I reach into my pocket with my free hand and pull out the ring. I rub the outside of it, feeling the gentle weave of the etching. Lately I’ve been fiddling with it more, rubbing the edge, hoping to wear the tarnish off.

A gentle breeze shifts the bushes, and one of the thorn branches rubs along my arm. I pull away. It doesn’t cut me, but it leaves tiny red lines along the skin. Being careful to keep my hand on the Widow’s Stone, I try to shrink from its reach.

Ronnie’s made it about halfway to the Hawthorns. He walks quickly and cautiously, picking his way past the thorn branches one by one. The sun’s out, and I’m watching for him, but he’s still terrified. I know because I did the walk several times myself when we were little, and it spooked me each and every time. That dream freaked him out so much, I doubt it’s any easier for him now than when we were kids.

There is something about the way Ronnie freezes on the path that stops my breathing. He has been moving too smoothly, and the way he is frozen there, his body locked awkwardly and his head turned to the side, tells me that something has gone wrong. I slide the ring back into my pocket.

I can barely hear him push my name up from his throat. He bends over. The postcards drop by his side. He turns back toward me. He is gagging. He retches on the side of the path. He tries to move forward, but the retching hasn’t stopped. He vomits again.
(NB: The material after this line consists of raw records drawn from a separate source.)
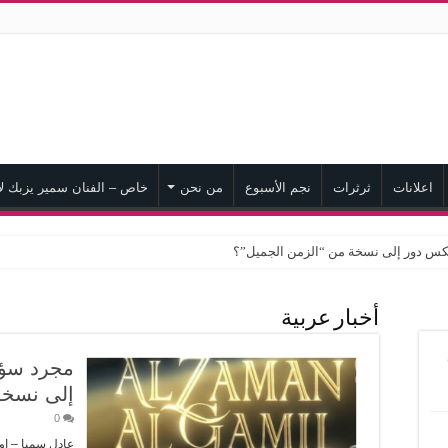
اعلانات
ثرثرات
نجم الأسبوع
من نحن
خاص – الفنان سمير يزبك لا
كس دور إلى نسخة من “الزمن الجميل”؟
أخبار عربية
مجرد سؤا
إلى نسخة
0
عادل سميا – اوا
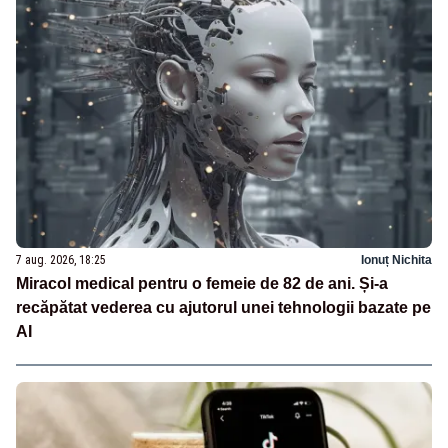
7 aug. 2026, 18:25
Ionuț Nichita
Miracol medical pentru o femeie de 82 de ani. Și-a
recăpătat vederea cu ajutorul unei tehnologii bazate pe
AI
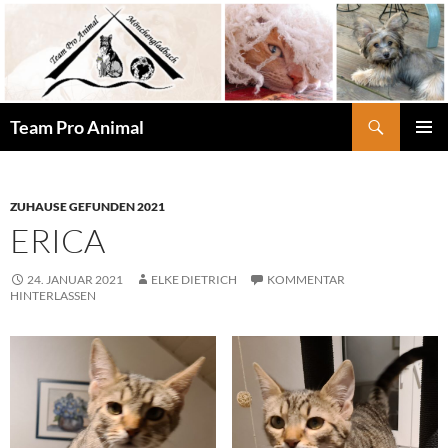
Zum
Inhalt
springen
Suchen
Team Pro Animal
PRIMÄR
MENÜ
ZUHAUSE GEFUNDEN 2021
ERICA
24. JANUAR 2021
ELKE DIETRICH
KOMMENTAR
HINTERLASSEN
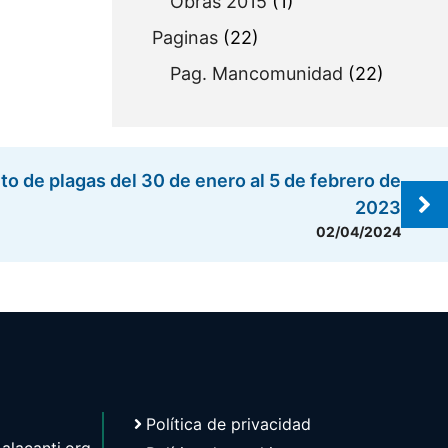
Obras 2015
(1)
Paginas
(22)
Pag. Mancomunidad
(22)
to de plagas del 30 de enero al 5 de febrero de
2023
02/04/2024
Política de privacidad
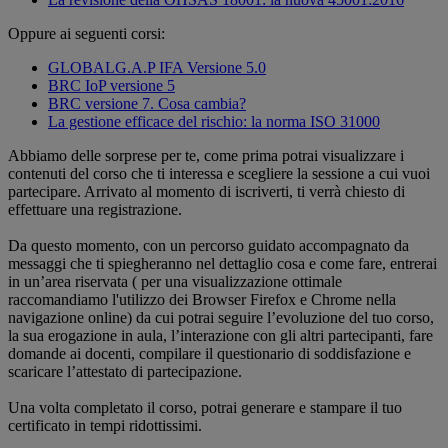
Oppure ai seguenti corsi:
GLOBALG.A.P IFA Versione 5.0
BRC IoP versione 5
BRC versione 7. Cosa cambia?
La gestione efficace del rischio: la norma ISO 31000
Abbiamo delle sorprese per te, come prima potrai visualizzare i
contenuti del corso che ti interessa e scegliere la sessione a cui vuoi
partecipare. Arrivato al momento di iscriverti, ti verrà chiesto di
effettuare una registrazione.
Da questo momento, con un percorso guidato accompagnato da
messaggi che ti spiegheranno nel dettaglio cosa e come fare, entrerai
in un’area riservata ( per una visualizzazione ottimale
raccomandiamo l'utilizzo dei Browser Firefox e Chrome nella
navigazione online) da cui potrai seguire l’evoluzione del tuo corso,
la sua erogazione in aula, l’interazione con gli altri partecipanti, fare
domande ai docenti, compilare il questionario di soddisfazione e
scaricare l’attestato di partecipazione.
Una volta completato il corso, potrai generare e stampare il tuo
certificato in tempi ridottissimi.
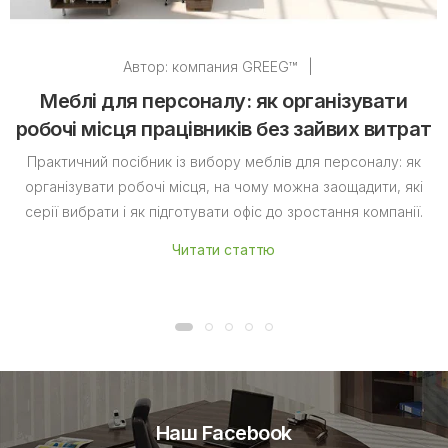
Автор:
компания GREEG™
|
Меблі для персоналу: як організувати
робочі місця працівників без зайвих витрат
Практичний посібник із вибору меблів для персоналу: як
організувати робочі місця, на чому можна заощадити, які
серії вибрати і як підготувати офіс до зростання компанії.
Читати статтю
Наш Facebook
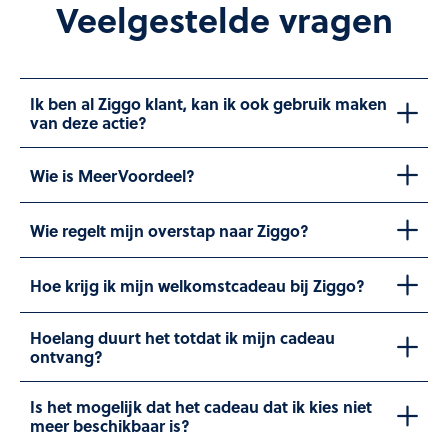
Veelgestelde vragen
Ik ben al Ziggo klant, kan ik ook gebruik maken
van deze actie?
Wie is MeerVoordeel?
Wie regelt mijn overstap naar Ziggo?
Hoe krijg ik mijn welkomstcadeau bij Ziggo?
Hoelang duurt het totdat ik mijn cadeau
ontvang?
Is het mogelijk dat het cadeau dat ik kies niet
meer beschikbaar is?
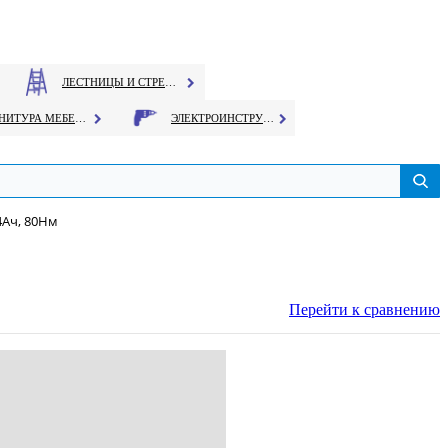
ЛЕСТНИЦЫ И СТРЕМЯНКИ
ФУРНИТУРА МЕБЕЛЬНАЯ
ЭЛЕКТРОИНСТРУМЕНТ
4Ач, 80Нм
Перейти к сравнению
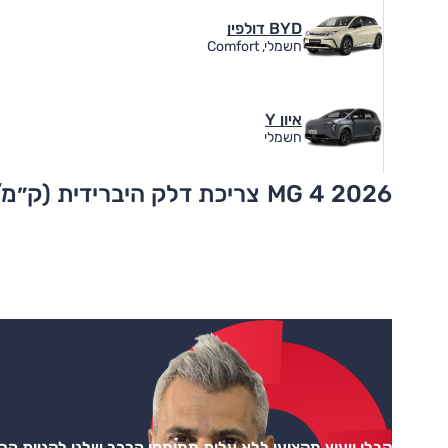
BYD דולפין
חשמלי, Comfort
איון Y
חשמלי
MG 4 2026
צריכת דלק היברידית (ק״מ/
קבלו ייעוץ מקצועי ללא עלות ממומחי הרכב שלנו לקניית ה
He inches forward, too scared to realize that he is shuffling through his own puke.

I want to move forward, but my legs don’t respond.

“Stucks!” he calls out when the choking has stopped. “Stucks!”
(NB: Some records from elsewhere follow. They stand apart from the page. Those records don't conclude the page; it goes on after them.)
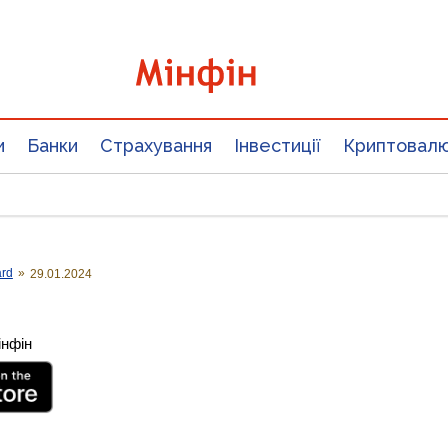
и
Банки
Страхування
Інвестиції
Криптовал
ard
»
29.01.2024
інфін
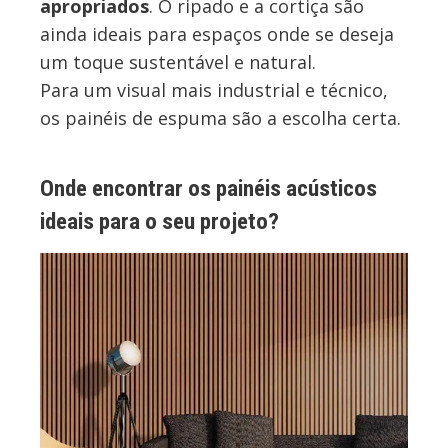
apropriados
. O ripado e a cortiça são
ainda ideais para espaços onde se deseja
um toque sustentável e natural.
Para um visual mais industrial e técnico,
os painéis de espuma são a escolha certa.
Onde encontrar os painéis acústicos
ideais para o seu projeto?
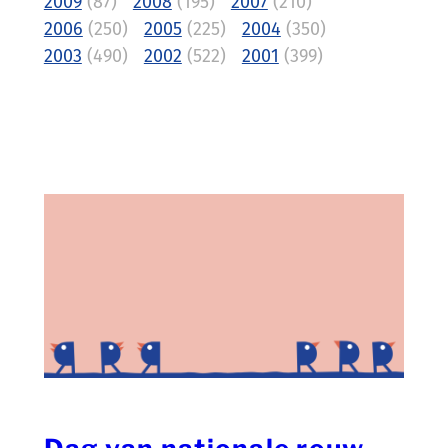
2009
(87)
2008
(195)
2007
(210)
2006
(250)
2005
(225)
2004
(350)
2003
(490)
2002
(522)
2001
(399)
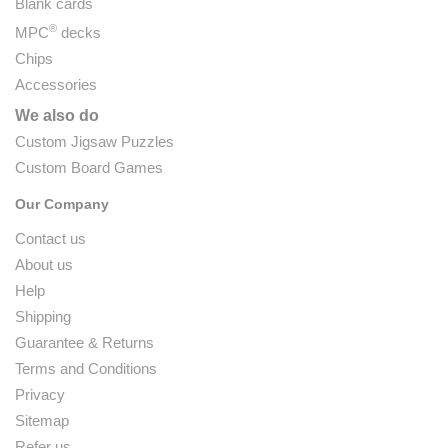
Blank cards
®
MPC
decks
Chips
Accessories
We also do
Custom Jigsaw Puzzles
Custom Board Games
Our Company
Contact us
About us
Help
Shipping
Guarantee & Returns
Terms and Conditions
Privacy
Sitemap
Refer us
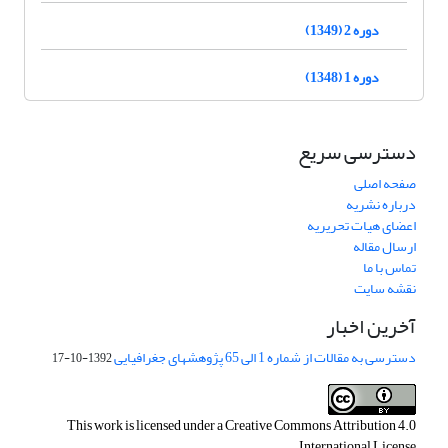
دوره 2 (1349)
دوره 1 (1348)
دسترسی سریع
صفحه اصلی
درباره نشریه
اعضای هیات تحریریه
ارسال مقاله
تماس با ما
نقشه سایت
آخرین اخبار
دسترسی به مقالات از شماره 1 الی 65 پژوهشهای جغرافیایی
1392-10-17
This work is licensed under a
Creative Commons Attribution 4.0
.
International License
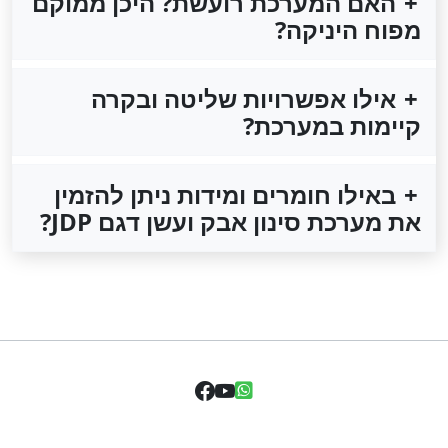
האם המערכת רועשת? היכן ממוקם
מפוח היניקה?
אילו אפשרויות שליטה ובקרה
קיימות במערכת?
באילו חומרים ומידות ניתן להזמין
את מערכת סינון אבק ועשן דגם JDP?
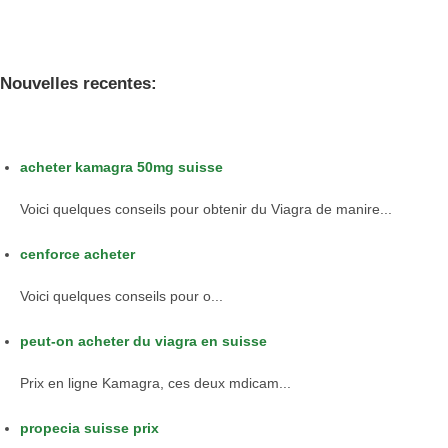
Nouvelles recentes:
acheter kamagra 50mg suisse
Voici quelques conseils pour obtenir du Viagra de manire...
cenforce acheter
Voici quelques
conseils pour
o...
peut-on acheter du viagra en suisse
Prix en ligne Kamagra,
ces deux mdicam...
propecia suisse prix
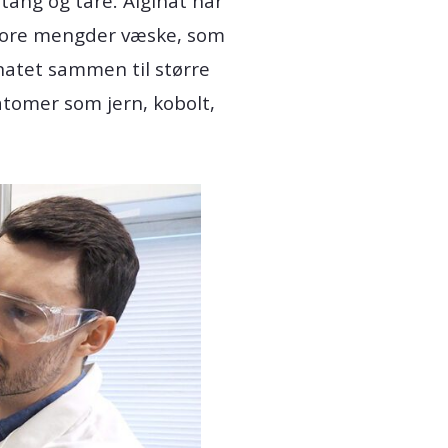
 tang og tare. Alginat har
i store mengder væske, som
inatet sammen til større
latomer som jern, kobolt,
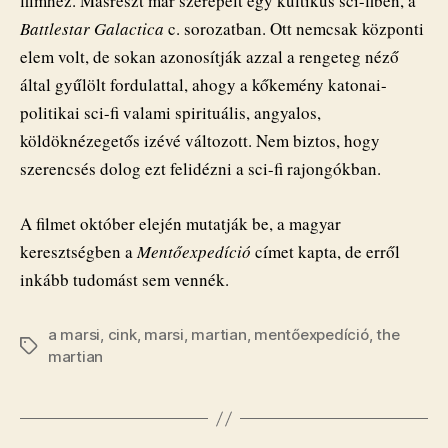
filmhez. Másrészt már szerepelt egy kultikus sci-fiben, a
Battlestar Galactica
c. sorozatban. Ott nemcsak központi
elem volt, de sokan azonosítják azzal a rengeteg néző
által gyűlölt fordulattal, ahogy a kőkemény katonai-
politikai sci-fi valami spirituális, angyalos,
köldöknézegetős izévé változott. Nem biztos, hogy
szerencsés dolog ezt felidézni a sci-fi rajongókban.
A filmet október elején mutatják be, a magyar
keresztségben a
Mentőexpedíció
címet kapta, de erről
inkább tudomást sem vennék.
a marsi
,
cink
,
marsi
,
martian
,
mentőexpedíció
,
the
Címkék
martian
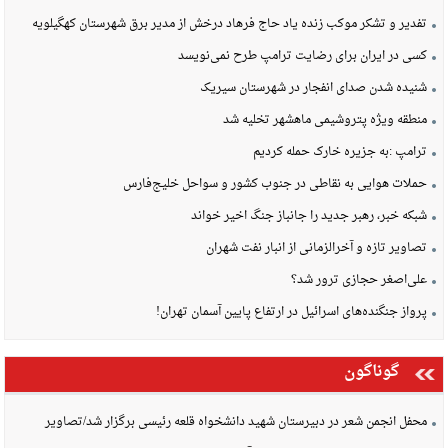
تفدیر و تشکر موکب زنده یاد حاج فرهاد درخش از مدیر برق شهرستان کهگیلویه
کسی در ایران برای رضایت ترامپ طرح نمی‌نویسد
شنیده شدن صدای انفجار در شهرستان سیریک
منطقه ویژه پتروشیمی ماهشهر تخلیه شد
ترامپ :به جزیره خارک حمله کردیم
حملات هوایی به نقاطی در جنوب کشور و سواحل خلیج‌فارس
شبکه خبر، رهبر جدید را جانباز جنگ اخیر خواند
تصاویر تازه و آخرالزمانی از انبار نفت شهران
علی‌اصغر حجازی ترور شد؟
پرواز جنگنده‌های اسرائیل در ارتفاع پایین آسمان تهران!
گوناگون
محفل انجمن شعر در دبیرستان شهید دانشخواه قلعه رئیسی برگزار شد/تصاویر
I remove my hand from the Widow’s Stone and force myself out onto the path.

“I’m coming, Ronnie!” I shout to him. He starts to run, using his forearms to push the thorns out of his way. I feel the thorns scraping along my own arms, and I regret having used those clippers on that branch earlier. I hear their voices in the back of my head. They hiss in unison.
You took one of our fingers.… How many can you spare?
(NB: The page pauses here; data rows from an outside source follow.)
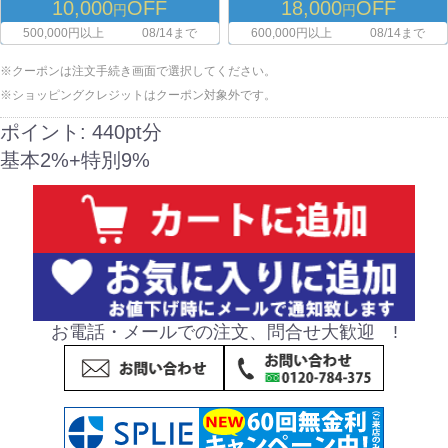
10,000
OFF
18,000
OFF
円
円
500,000円以上
08/14まで
600,000円以上
08/14まで
※クーポンは注文手続き画面で選択してください。
※ショッピングクレジットはクーポン対象外です。
ポイント:
440pt分
基本2%+特別9%
お電話・メールでの注文、問合せ大歓迎 !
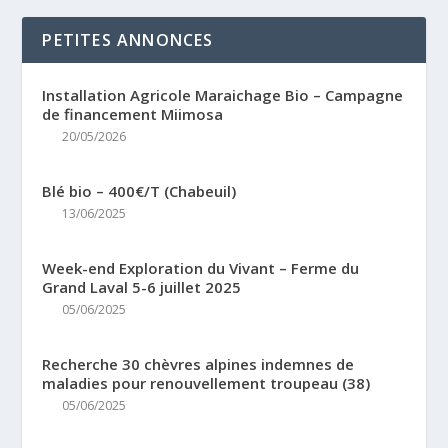
PETITES ANNONCES
Installation Agricole Maraichage Bio – Campagne
de financement Miimosa
20/05/2026
Blé bio – 400€/T (Chabeuil)
13/06/2025
Week-end Exploration du Vivant – Ferme du
Grand Laval 5-6 juillet 2025
05/06/2025
Recherche 30 chèvres alpines indemnes de
maladies pour renouvellement troupeau (38)
05/06/2025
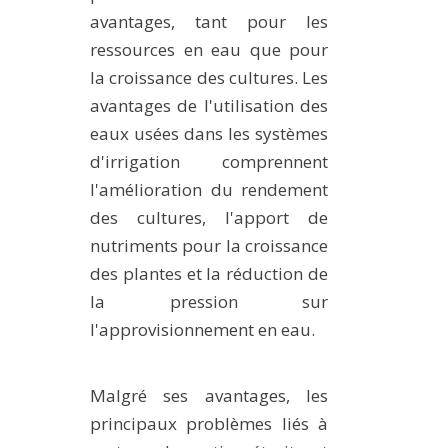
avantages, tant pour les
ressources en eau que pour
la croissance des cultures. Les
avantages de l'utilisation des
eaux usées dans les systèmes
d'irrigation comprennent
l'amélioration du rendement
des cultures, l'apport de
nutriments pour la croissance
des plantes et la réduction de
la pression sur
l'approvisionnement en eau.
Malgré ses avantages, les
principaux problèmes liés à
I get to Ronnie, grab his hand, and shout at him. “What’s the matter? What’s happened?”

He is sweating and wheezing. He looks back down the path. “Oh, Stucks, don’t go! It’s filthy! What it did, that thing is filthy!”

“Go back to the Widow’s Stone, Ronnie,” I tell him. “But don’t you go past. Promise me you’ll stay at the Widow’s Stone. I need you to watch for me.”

Ronnie seems to get his breath, and he stands up tall. He wipes his mouth. “Okay,” he says, gathering himself. “Okay.”

We separate. He takes my place as the watcher. My steps slow to a tentative crawl. I’m worried about the thorns, but I’m more worried about what I’ll find farther on up the path. Whatever is up there, I want to glimpse it first and turn my eyes quickly away, then look back when I am ready. I don’t want to be shocked like Ronnie was.

I turn to check on Ronnie. He has one hand on the top of the stone, and he has turned back to watch me. Still cautious, I take another step forward, holding my breath and
carefully picking my way around the spot where Ronnie got sick. Keeping my eyes on the path and the thorns, I reach down and pick up the postcards. I tuck them into my waistband. I take one more step forward.

I can see it out of the corner of my eye, and I slowly turn my head to look, then quickly look away.